Disney’s has had a cash cow in its joint venture with Pixar, which in some years has generated 50 percent of the film division’s profit, according to the estimates of analysts. But Mr. Jobs, who recently underwent surgery for pancreatic cancer, has been vociferous in his criticism of Mr. Eisner and Disney. Mr. Jobs sparred with Mr. Eisner – and lost – over whether sequels could be counted as part of the number of pictures it owed Disney. (NYT)

Either way Pixar goes, Disney stands to lose a lot of money. It’s not the sequel fight that bothered Jobs, although he’d like to change those terms in the new contract, no it was the negotiating position of Disney for the new contract. The tactics that offended Jobs had to come directly from Eisner and that means there is probably some bad blood there. However, it’s just business. If Jobs decides that Disney promotion vehicle (distribution, themeparks, cable tv) is the best for Pixar that’s probably where Pixar will end up.
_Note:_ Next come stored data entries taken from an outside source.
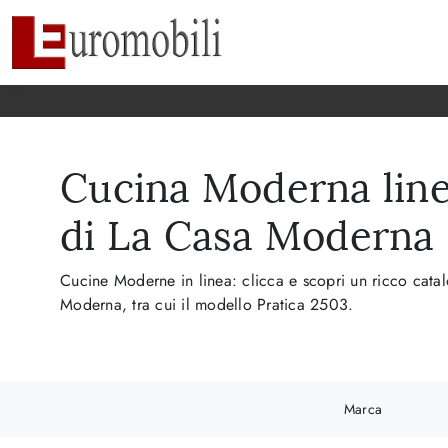
Cucina Moderna line
di La Casa Moderna
Cucine Moderne in linea: clicca e scopri un ricco cata
Moderna, tra cui il modello Pratica 2503.
Marca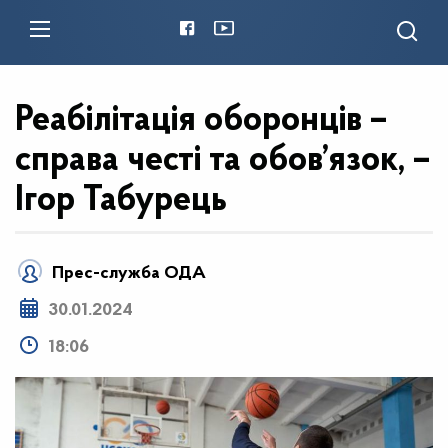
Реабілітація оборонців –
справа честі та обов’язок, –
Ігор Табурець
Прес-служба ОДА
30.01.2024
18:06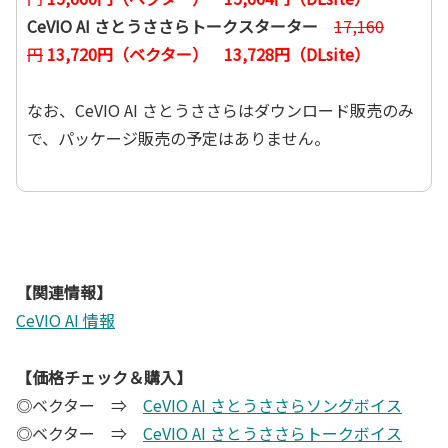
CeVIO AI さとうささらトークスターター
17,160
円
13,720円（ベクター） 13,728円（DLsite）
なお、CeVIO AI さとうささらはダウンロード販売のみ
で、パッケージ販売の予定はありません。
【関連情報】
CeVIO AI 情報
【価格チェック＆購入】
◎ベクター ⇒
CeVIO AI さとうささらソングボイス
◎ベクター ⇒
CeVIO AI さとうささらトークボイス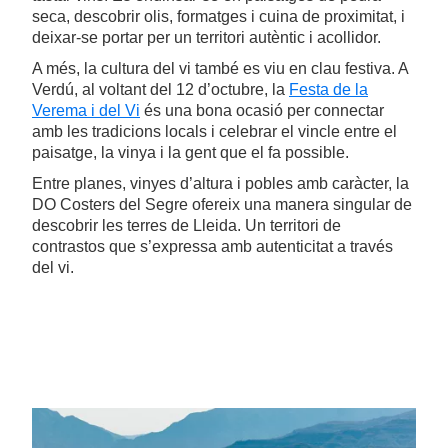
seca, descobrir olis, formatges i cuina de proximitat, i
deixar-se portar per un territori autèntic i acollidor.
A més, la cultura del vi també es viu en clau festiva. A
Verdú, al voltant del 12 d’octubre, la
Festa de la
Verema i del Vi
és una bona ocasió per connectar
amb les tradicions locals i celebrar el vincle entre el
paisatge, la vinya i la gent que el fa possible.
Entre planes, vinyes d’altura i pobles amb caràcter, la
DO Costers del Segre ofereix una manera singular de
descobrir les terres de Lleida. Un territori de
contrastos que s’expressa amb autenticitat a través
del vi.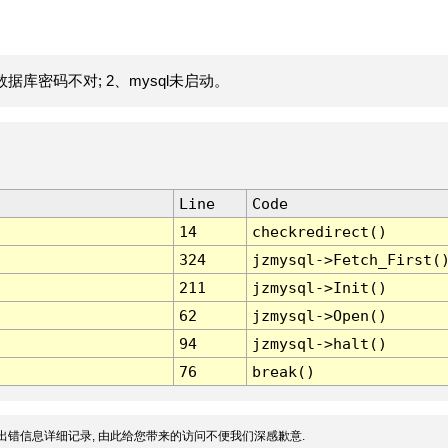
据库密码不对; 2、mysql未启动。
Line
Code
14
checkredirect()
324
jzmysql->Fetch_First(
211
jzmysql->Init()
62
jzmysql->Open()
94
jzmysql->halt()
76
break()
出错信息详细记录, 由此给您带来的访问不便我们深感歉意.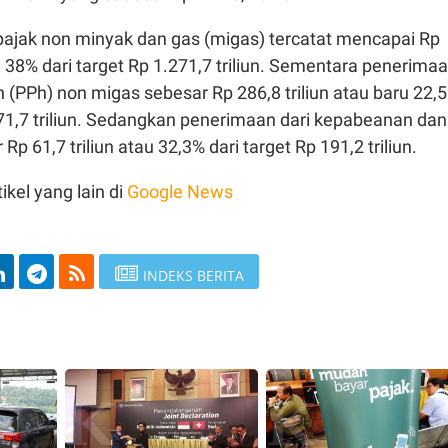
pajak non minyak dan gas (migas) tercatat mencapai Rp
au 38% dari target Rp 1.271,7 triliun. Sementara penerima
 (PPh) non migas sebesar Rp 286,8 triliun atau baru 22,
271,7 triliun. Sedangkan penerimaan dari kepabeanan dan
Rp 61,7 triliun atau 32,3% dari target Rp 191,2 triliun.
ikel yang lain di
Google News
INDEKS BERITA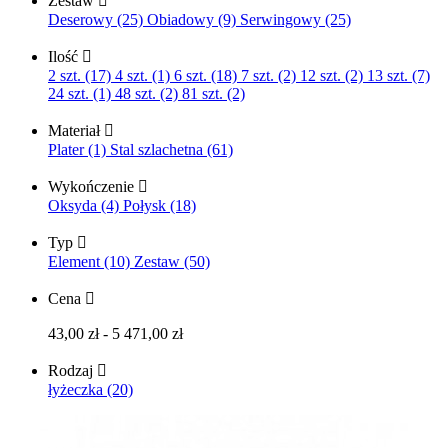
Zestaw

Deserowy (25)
Obiadowy (9)
Serwingowy (25)
Ilość

2 szt. (17)
4 szt. (1)
6 szt. (18)
7 szt. (2)
12 szt. (2)
13 szt. (7)
24 szt. (1)
48 szt. (2)
81 szt. (2)
Materiał

Plater (1)
Stal szlachetna (61)
Wykończenie

Oksyda (4)
Połysk (18)
Typ

Element (10)
Zestaw (50)
Cena

43,00 zł - 5 471,00 zł
Rodzaj

łyżeczka (20)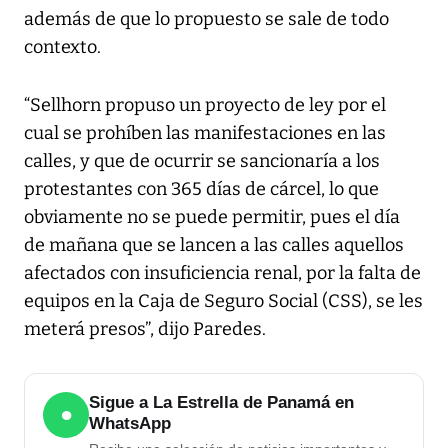
además de que lo propuesto se sale de todo
contexto.
“Sellhorn propuso un proyecto de ley por el
cual se prohíben las manifestaciones en las
calles, y que de ocurrir se sancionaría a los
protestantes con 365 días de cárcel, lo que
obviamente no se puede permitir, pues el día
de mañana que se lancen a las calles aquellos
afectados con insuficiencia renal, por la falta de
equipos en la Caja de Seguro Social (CSS), se les
meterá presos”, dijo Paredes.
Sigue a La Estrella de Panamá en
●
WhatsApp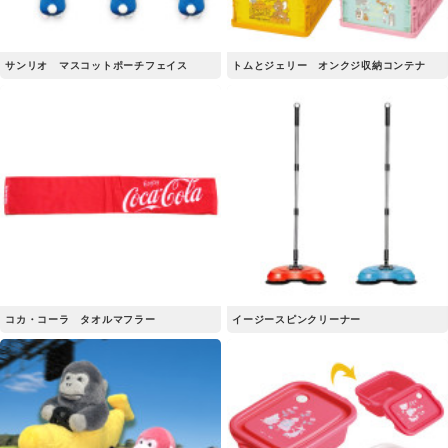
サンリオ マスコットポーチフェイス
トムとジェリー オンクジ収納コンテナ
コカ・コーラ タオルマフラー
イージースピンクリーナー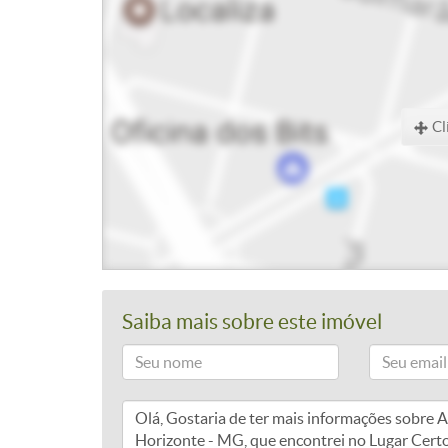
Cl
Saiba mais sobre este imóvel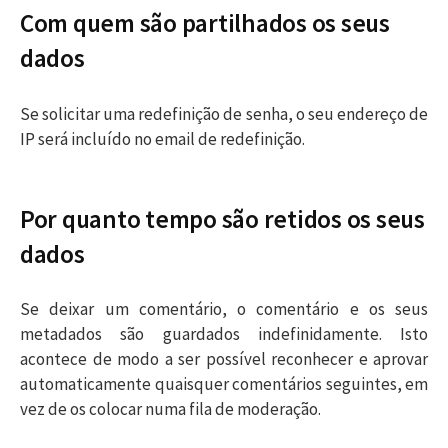
Com quem são partilhados os seus
dados
Se solicitar uma redefinição de senha, o seu endereço de
IP será incluído no email de redefinição.
Por quanto tempo são retidos os seus
dados
Se deixar um comentário, o comentário e os seus
metadados são guardados indefinidamente. Isto
acontece de modo a ser possível reconhecer e aprovar
automaticamente quaisquer comentários seguintes, em
vez de os colocar numa fila de moderação.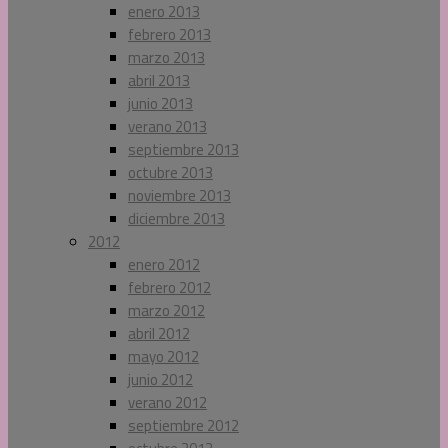
enero 2013
febrero 2013
marzo 2013
abril 2013
junio 2013
verano 2013
septiembre 2013
octubre 2013
noviembre 2013
diciembre 2013
2012
enero 2012
febrero 2012
marzo 2012
abril 2012
mayo 2012
junio 2012
verano 2012
septiembre 2012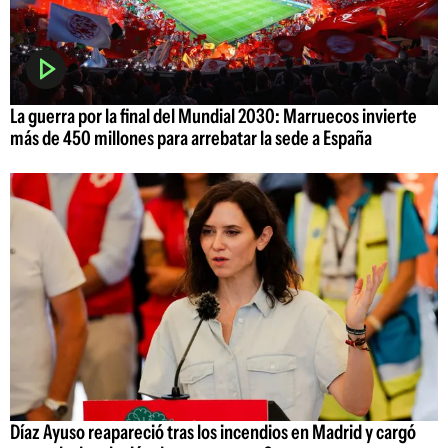
La guerra por la final del Mundial 2030: Marruecos invierte
más de 450 millones para arrebatar la sede a España
Díaz Ayuso reapareció tras los incendios en Madrid y cargó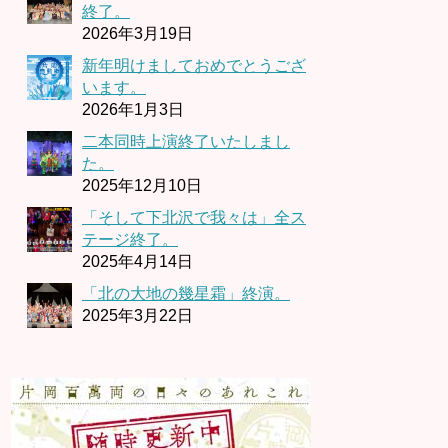
終了。
2026年3月19日
新年明けましておめでとうござ
います。
2026年1月3日
二本同時上演終了いたしまし
た。
2025年12月10日
「そして下北沢で我々は」全ス
テージ終了。
2025年4月14日
「北の大地の幾星霜」終演。
2025年3月22日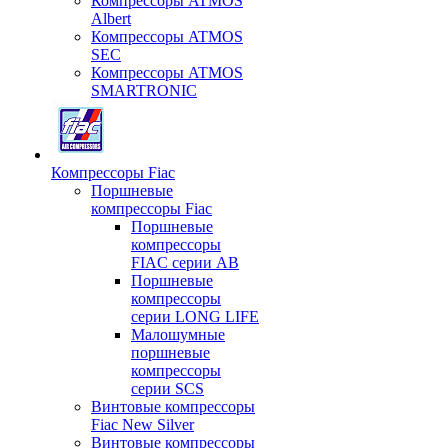
Компрессоры ATMOS
Albert
Компрессоры ATMOS
SEC
Компрессоры ATMOS
SMARTRONIC
Компрессоры Fiac
Поршневые
компрессоры Fiac
Поршневые
компрессоры
FIAC серии AB
Поршневые
компрессоры
серии LONG LIFE
Малошумные
поршневые
компрессоры
серии SCS
Винтовые компрессоры
Fiac New Silver
Винтовые компрессоры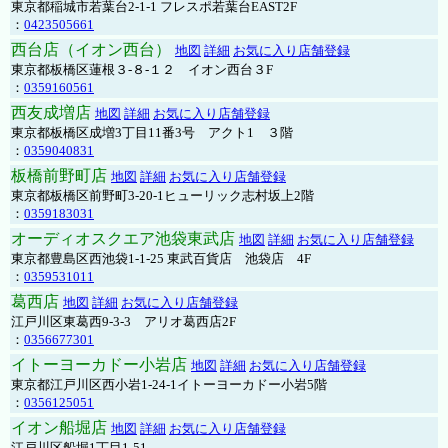
東京都稲城市若葉台2-1-1 フレスポ若葉台EAST2F
：
0423505661
西台店（イオン西台）
地図
詳細
お気に入り店舗登録
東京都板橋区蓮根３-８-１２ イオン西台３F
：
0359160561
西友成増店
地図
詳細
お気に入り店舗登録
東京都板橋区成増3丁目11番3号 アクト1 ３階
：
0359040831
板橋前野町店
地図
詳細
お気に入り店舗登録
東京都板橋区前野町3-20-1ヒューリック志村坂上2階
：
0359183031
オーディオスクエア池袋東武店
地図
詳細
お気に入り店舗登録
東京都豊島区西池袋1-1-25 東武百貨店 池袋店 4F
：
0359531011
葛西店
地図
詳細
お気に入り店舗登録
江戸川区東葛西9-3-3 アリオ葛西店2F
：
0356677301
イトーヨーカドー小岩店
地図
詳細
お気に入り店舗登録
東京都江戸川区西小岩1-24-1イトーヨーカドー小岩5階
：
0356125051
イオン船堀店
地図
詳細
お気に入り店舗登録
江戸川区船堀1丁目1-51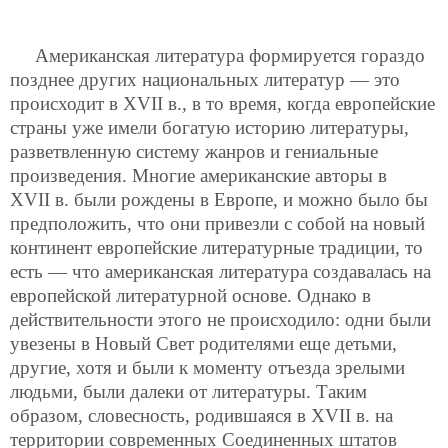
Американская литература формируется гораздо
позднее других национальных литератур — это
происходит в XVII в., в то время, когда европейские
страны уже имели богатую историю литературы,
разветвленную систему жанров и гениальные
произведения. Многие американские авторы в
XVII в. были рождены в Европе, и можно было бы
предположить, что они привезли с собой на новый
континент европейские литературные традиции, то
есть — что американская литература создавалась на
европейской литературной основе. Однако в
действительности этого не происходило: одни были
увезены в Новый Свет родителями еще детьми,
другие, хотя и были к моменту отъезда зрелыми
людьми, были далеки от литературы. Таким
образом, словесность, родившаяся в XVII в. на
территории современных Соединенных штатов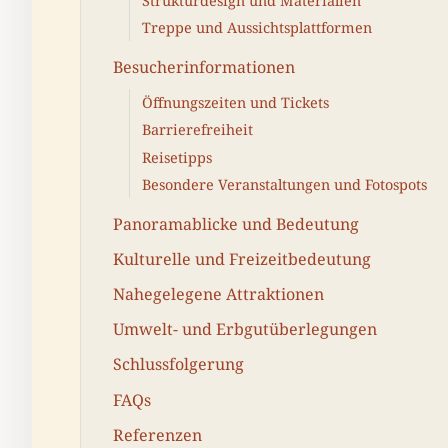
Strukturdesign und Materialien
Treppe und Aussichtsplattformen
Besucherinformationen
Öffnungszeiten und Tickets
Barrierefreiheit
Reisetipps
Besondere Veranstaltungen und Fotospots
Panoramablicke und Bedeutung
Kulturelle und Freizeitbedeutung
Nahegelegene Attraktionen
Umwelt- und Erbgutüberlegungen
Schlussfolgerung
FAQs
Referenzen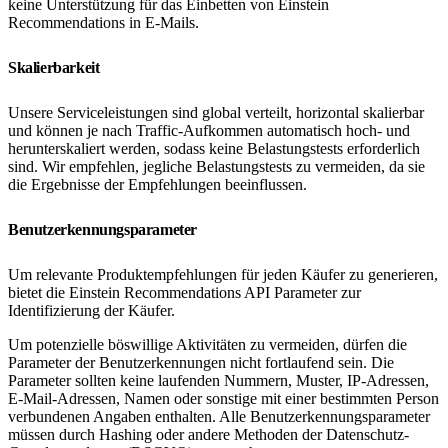
keine Unterstützung für das Einbetten von Einstein
Recommendations in E-Mails.
Skalierbarkeit
Unsere Serviceleistungen sind global verteilt, horizontal skalierbar
und können je nach Traffic-Aufkommen automatisch hoch- und
herunterskaliert werden, sodass keine Belastungstests erforderlich
sind. Wir empfehlen, jegliche Belastungstests zu vermeiden, da sie
die Ergebnisse der Empfehlungen beeinflussen.
Benutzerkennungsparameter
Um relevante Produktempfehlungen für jeden Käufer zu generieren,
bietet die Einstein Recommendations API Parameter zur
Identifizierung der Käufer.
Um potenzielle böswillige Aktivitäten zu vermeiden, dürfen die
Parameter der Benutzerkennungen nicht fortlaufend sein. Die
Parameter sollten keine laufenden Nummern, Muster, IP-Adressen,
E-Mail-Adressen, Namen oder sonstige mit einer bestimmten Person
verbundenen Angaben enthalten. Alle Benutzerkennungsparameter
müssen durch Hashing oder andere Methoden der Datenschutz-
Jobs might have to bend on the sequel thing. Because much of Disney’s profits from this deal will come from having the rights to use these characters in Products, Themeparks, TV, etc. If Pixar starts pumping out movies using the same characters over and over again, then Disney won’t be able to capitalize on new characters that bring a new generation of youngsters into the fold.

The articles also talk about the Miramax brothers negotiations with Disney and how Eisner’s departure might affect things. As long as Miramax keeps finding gems like Hero to produce and distribute, then Disney needs to fight to keep them on board. But at the same time, the brothers have to have realistic business goals and combat bloat (including personnel and pet projects) in their companies.